Other parts of the world such as Asia, has a long legacy of bicycle use due to relatively low incomes, dense urban development, and short trip distances. But because of tremendous recent economic growth resulting in increased motorization and spatial expansion of cities, trips made by bicycle are becoming longer and more difficult. Fortunately, the challenges of cycling longer commuting distances, tighter schedules, and an aging population are being offset by the growing popularity of eBike.
Today, eBike have the potential to deliver enormous environmental benefits. They produce 100 times fewer emissions per mile than the average car. In fact, if those of us living less than 5 miles from work commuted by eBike instead of a car, it would save 3.9 million tons of carbon dioxide each year with financial savings in the billions of dollars.
With all the positive environmental benefits offered by eBike, there is still one major negative trend which is quickly growing each year. eBike manufacturers are more often than not selling eBike which aim to replace your existing traditional bike. This trend can have very negative implications by encouraging perfectly good bikes to end up in the trash. Fortunately, as the eBike technology matures, we are seeing more and more environmentally friendly retrofit solutions becoming available. Cyclists who wish to convert regular bikes into eBike and keep their existing bike out of the landfills now have a choice. Ebike retrofit solutions are becoming more and more sophisticated, affordable, and reliable. The added advantage some of these newer solutions is that they are easily installed on most any bike which in many cases are better quality and lighter in weight than the complete eBike on the market. These retrofit solutions are also more economical, costing substantially less than eBike commonly being sold for well over $2500.
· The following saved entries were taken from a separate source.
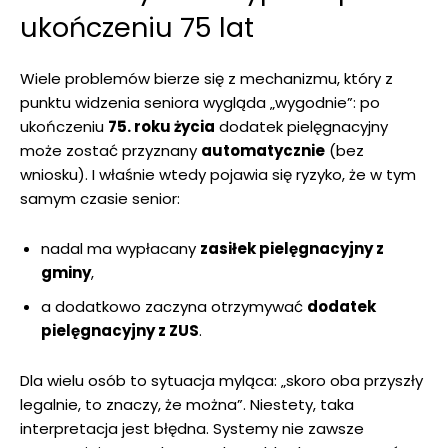
ukończeniu 75 lat
Wiele problemów bierze się z mechanizmu, który z
punktu widzenia seniora wygląda „wygodnie”: po
ukończeniu
75. roku życia
dodatek pielęgnacyjny
może zostać przyznany
automatycznie
(bez
wniosku). I właśnie wtedy pojawia się ryzyko, że w tym
samym czasie senior:
nadal ma wypłacany
zasiłek pielęgnacyjny z
gminy
,
a dodatkowo zaczyna otrzymywać
dodatek
pielęgnacyjny z ZUS
.
Dla wielu osób to sytuacja myląca: „skoro oba przyszły
legalnie, to znaczy, że można”. Niestety, taka
interpretacja jest błędna. Systemy nie zawsze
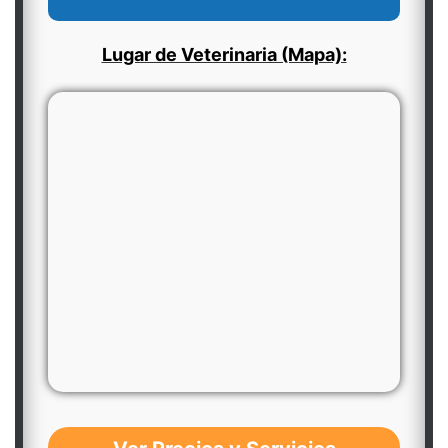
Lugar de Veterinaria (Mapa):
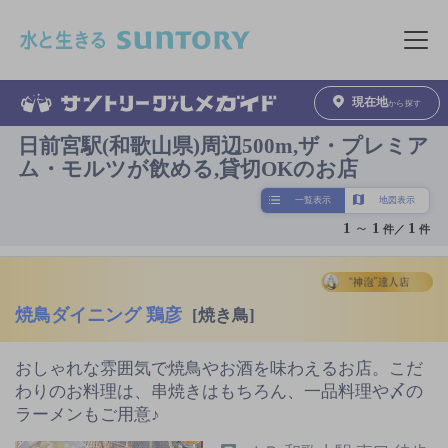
このページの本文へ移動
メニュ
現在地
から探す
日前宮駅(和歌山県)周辺500m,ザ・プレミア
ム・モルツが飲める,貸切OKのお店
一覧表示
地図表示
1
～
1
1
件／
件
焼鳥ダイニング 鶏彦
[焼き鳥]
おしゃれな雰囲気で焼鳥やお酒を味わえるお店。こだ
わりのお料理は、串焼きはもちろん、一品料理や〆の
ラーメンもご用意♪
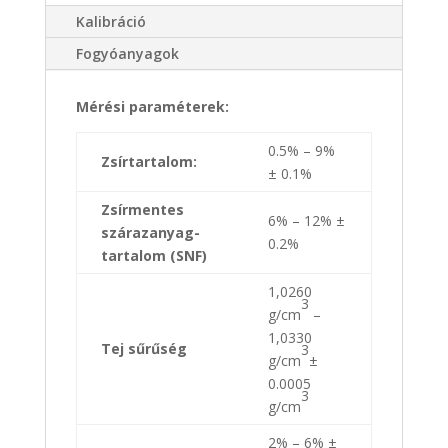
Kalibráció
Fogyóanyagok
Mérési paraméterek:
0.5% – 9%
Zsírtartalom:
± 0.1%
Zsírmentes
6% – 12% ±
szárazanyag-
0.2%
tartalom (SNF)
1,0260
3
g/cm
–
1,0330
Tej sűrűség
3
g/cm
±
0.0005
3
g/cm
2% – 6% ±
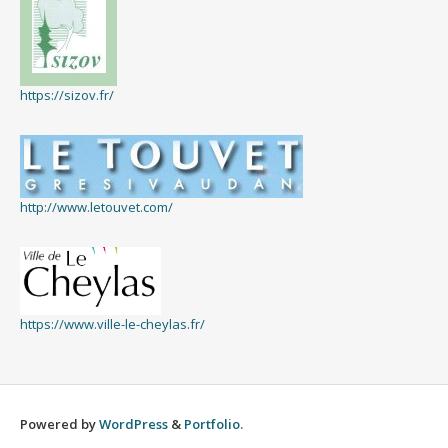
https://sizov.fr/
http://www.letouvet.com/
https://www.ville-le-cheylas.fr/
Powered by
WordPress
&
Portfolio.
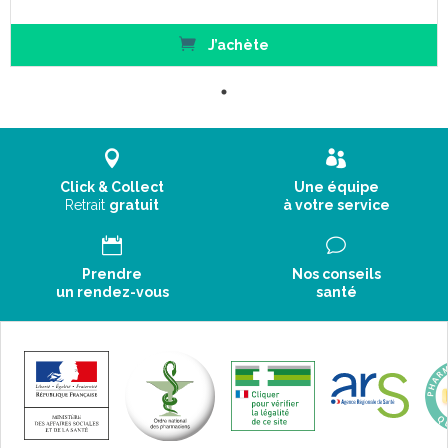
J’achète
Click & Collect
Une équipe
Retrait
gratuit
à votre service
Prendre
Nos conseils
un rendez-vous
santé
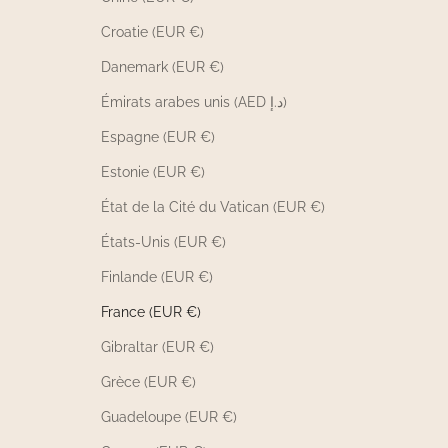
Croatie (EUR €)
Danemark (EUR €)
Émirats arabes unis (AED د.إ)
Espagne (EUR €)
Estonie (EUR €)
État de la Cité du Vatican (EUR €)
États-Unis (EUR €)
Finlande (EUR €)
France (EUR €)
Gibraltar (EUR €)
Grèce (EUR €)
Guadeloupe (EUR €)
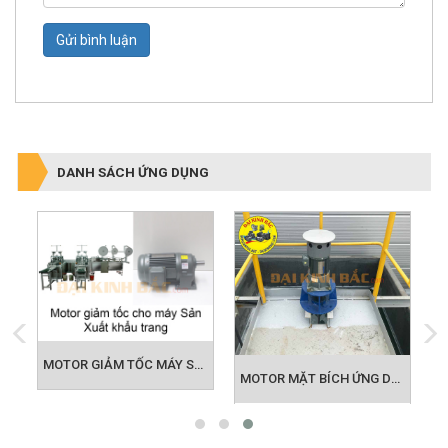
Gửi bình luận
DANH SÁCH ỨNG DỤNG
MOTOR GIẢM TỐC MÁY SẢN XUẤT KHẨU TRANG
IẢM TỐC ỨNG DỤNG BĂNG TẢI
MOTOR MẶT BÍCH ỨNG DỤNG KHUẤY HÓA CHẤT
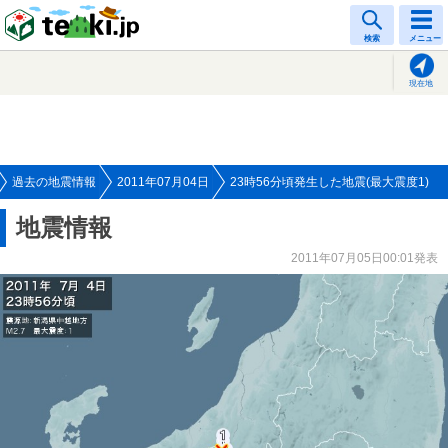
tenki.jp
検索
メニュー
現在地
過去の地震情報
2011年07月04日
23時56分頃発生した地震(最大震度1)
地震情報
2011年07月05日00:01発表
With over 100 million bikes sold each year, the environmental impact of repurposing older largely unused bikes and converting them to eBike makes great sense from a re-cycling standpoint. We now have a cost-effective alternative to cars that can take us further than ever before, save us money, and make us healthier! If we can keep perfectly usable bicycles out of landfills, we can further multiply the positive environmental benefits we all can produce and benefit from for years to come.